I have a cylindrical pipe where the pressure gradient($G$), the kinematic viscosity ($\nu$), and density of liquid ($\rho$) are constants. The no-slip boundary condition may be taken at the wall of the pipe, so $u(R) = 0$. The velocity $u(r)$ satisfies the Navier-Stokes equation:
$$\nabla^2 u = \frac{1}{r}\frac{d}{dr}(r\frac{du}{dr}) = -\frac{G}{\nu \rho}$$
I now know that I should multiply by r and do a first integration from 0 to r.
$$\int d(r\frac{du}{dr}) = r(\frac{du}{dr}) = -\int_{0}^{r} r\frac{G}{\nu \rho} dr = -\frac{r^2}{2}\frac{G}{\nu \rho} $$
Next, I divide by r and integrate from r to R.

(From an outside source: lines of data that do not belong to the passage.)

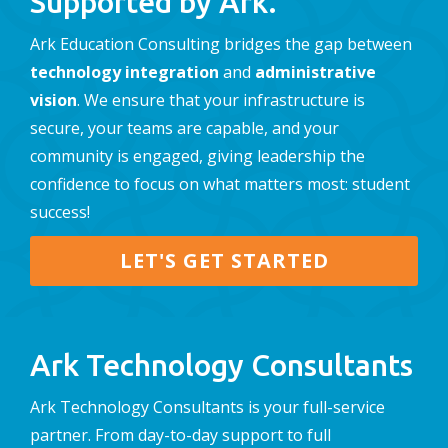
Supported by Ark.
Ark Education Consulting bridges the gap between
technology integration
and
administrative
vision
. We ensure that your infrastructure is
secure, your teams are capable, and your
community is engaged, giving leadership the
confidence to focus on what matters most: student
success!
LET'S GET STARTED
Ark Technology Consultants
Ark Technology Consultants is your full-service
partner. From day-to-day support to full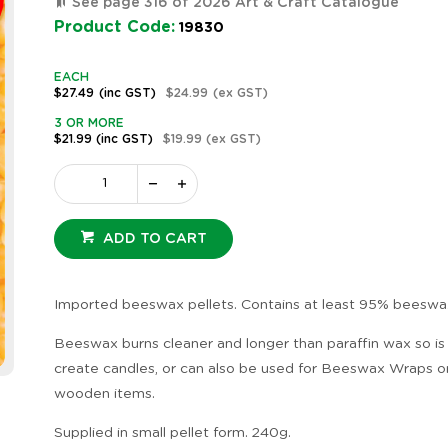
See page 316 of 2026 Art & Craft Catalogue
Product Code:
19830
EACH
$27.49
(inc GST)
$24.99
(ex GST)
3 OR MORE
$21.99
(inc GST)
$19.99
(ex GST)
ADD TO CART
Imported beeswax pellets. Contains at least 95% beeswa
Beeswax burns cleaner and longer than paraffin wax so is
create candles, or can also be used for Beeswax Wraps or
wooden items.
Supplied in small pellet form. 240g.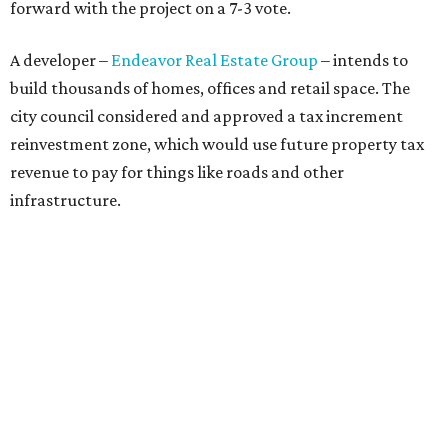
discussions got underway.
Concerns over transparency, displacement and
process
Some residents say they were caught off guard by how
quickly the project moved forward and how little notice
they received.
Garrett Tung, a Dog’s Head resident, said he and his
neighbors also had little time to respond after learning
about the proposal shortly before a key vote in May. He
said early plans showed development features running
through residential properties, raising concerns about
losing homes and the possibility of eminent domain.
"Phone calls have not been effective, we've been ignored.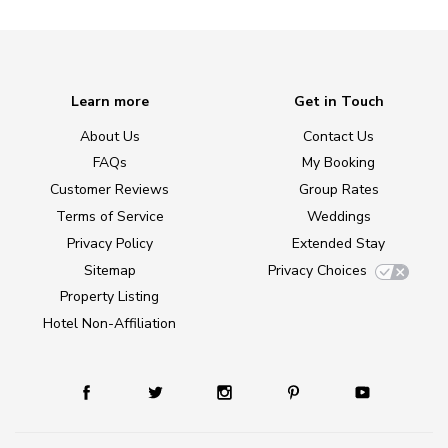
Learn more
Get in Touch
About Us
Contact Us
FAQs
My Booking
Customer Reviews
Group Rates
Terms of Service
Weddings
Privacy Policy
Extended Stay
Sitemap
Privacy Choices
Property Listing
Hotel Non-Affiliation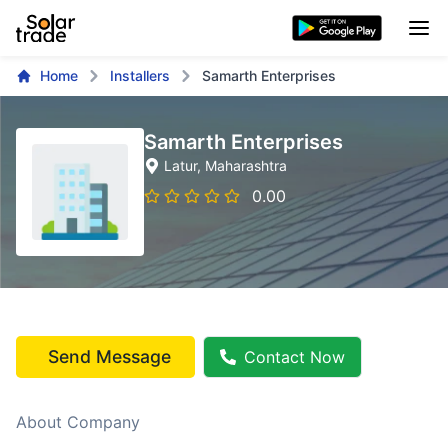
Home
Installers
Samarth Enterprises
Samarth Enterprises
Latur
, Maharashtra
0.00
Send Message
Contact Now
About Company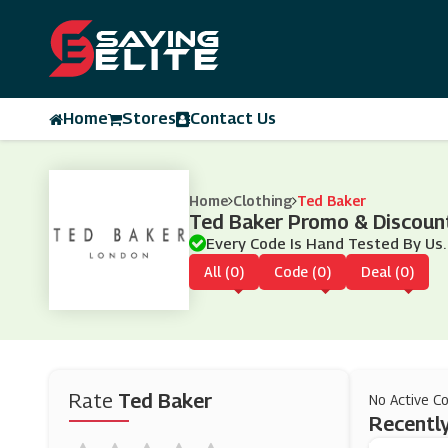
Home
Stores
Contact Us
Home
Clothing
Ted Baker
Ted Baker Promo & Discoun
Every Code Is Hand Tested By Us.
All (0)
Code (0)
Deal (0)
Rate
Ted Baker
No Active C
Recently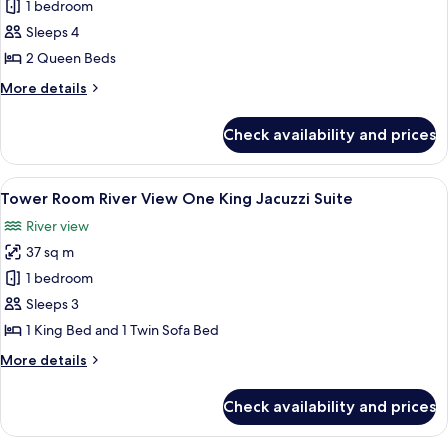
Tower
1 bedroom
Room Falls
Sleeps 4
View Two
2 Queen Beds
Queens
More
More details
details
for
Check availability and prices
Tower
Room Falls
View Two
View
A hotel room with a large bed, a desk 
6
Queens
Tower Room River View One King Jacuzzi Suite
all
River view
photos
37 sq m
for
Tower
1 bedroom
Room River
Sleeps 3
View One
1 King Bed and 1 Twin Sofa Bed
King
More
More details
Jacuzzi
details
Suite
for
Check availability and prices
Tower
Room River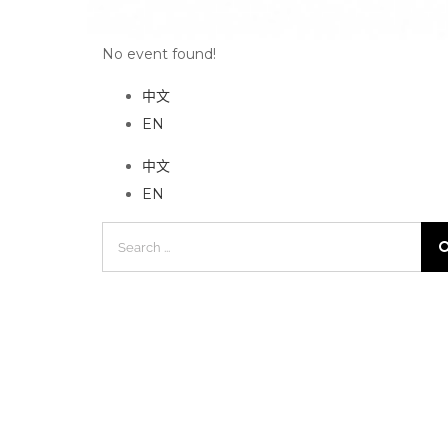
No event found!
中文
EN
中文
EN
Search
for: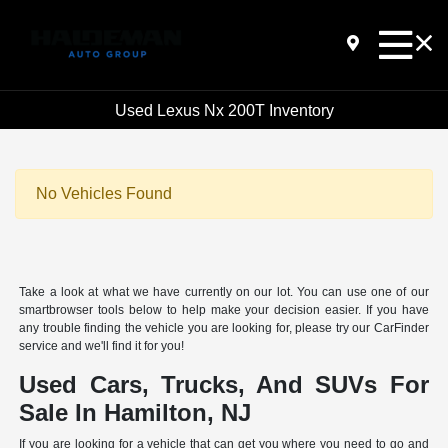
Used Lexus Nx 200T Inventory
No Vehicles Found
Take a look at what we have currently on our lot. You can use one of our
smartbrowser tools below to help make your decision easier. If you have
any trouble finding the vehicle you are looking for, please try our CarFinder
service and we'll find it for you!
Used Cars, Trucks, And SUVs For
Sale In Hamilton, NJ
If you are looking for a vehicle that can get you where you need to go and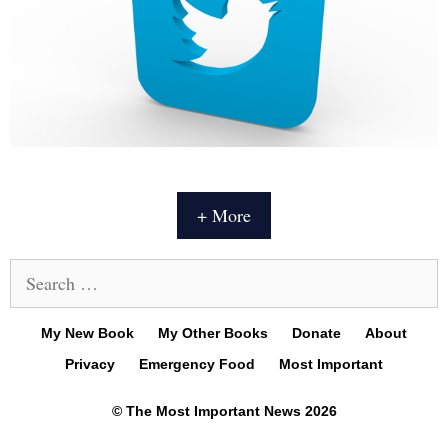
+ More
Search
for:
My New Book
My Other Books
Donate
About
Privacy
Emergency Food
Most Important
© The Most Important News 2026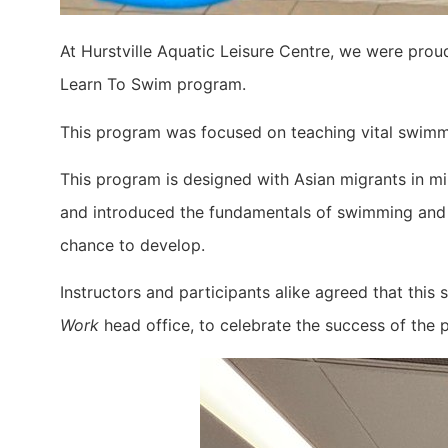
At Hurstville Aquatic Leisure Centre, we were prou
Learn To Swim program.
This program was focused on teaching vital swimmin
This program is designed with Asian migrants in mi
and introduced the fundamentals of swimming and su
chance to develop.
Instructors and participants alike agreed that thi
Work
head office, to celebrate the success of the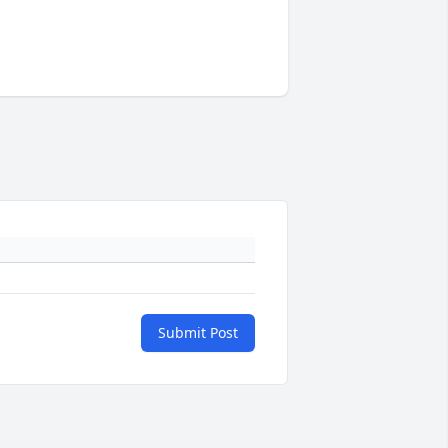
Submit Post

$$\int du = u(R) - u(r) = -\int_{r}^{R}\frac{r}{2}\frac{G}{\nu \rho} dr = -\frac{G}{4 \nu \rho}(R^2-r^2)$$
Applying the no-slip boundary condition.
$$u(r) = \frac{G}{4\nu\rho}(R^2-r^2) = \frac{GR^2}{4\nu\rho}\left (1-\left (\frac{r}{R}\right)^2 \right).$$
Question: How does one relate the physical dimensions of the pipe to the Laplace equation in $r$? How does one know to use $0$ to $r$ for the first integration and then $r$ to $R$ for the second integration?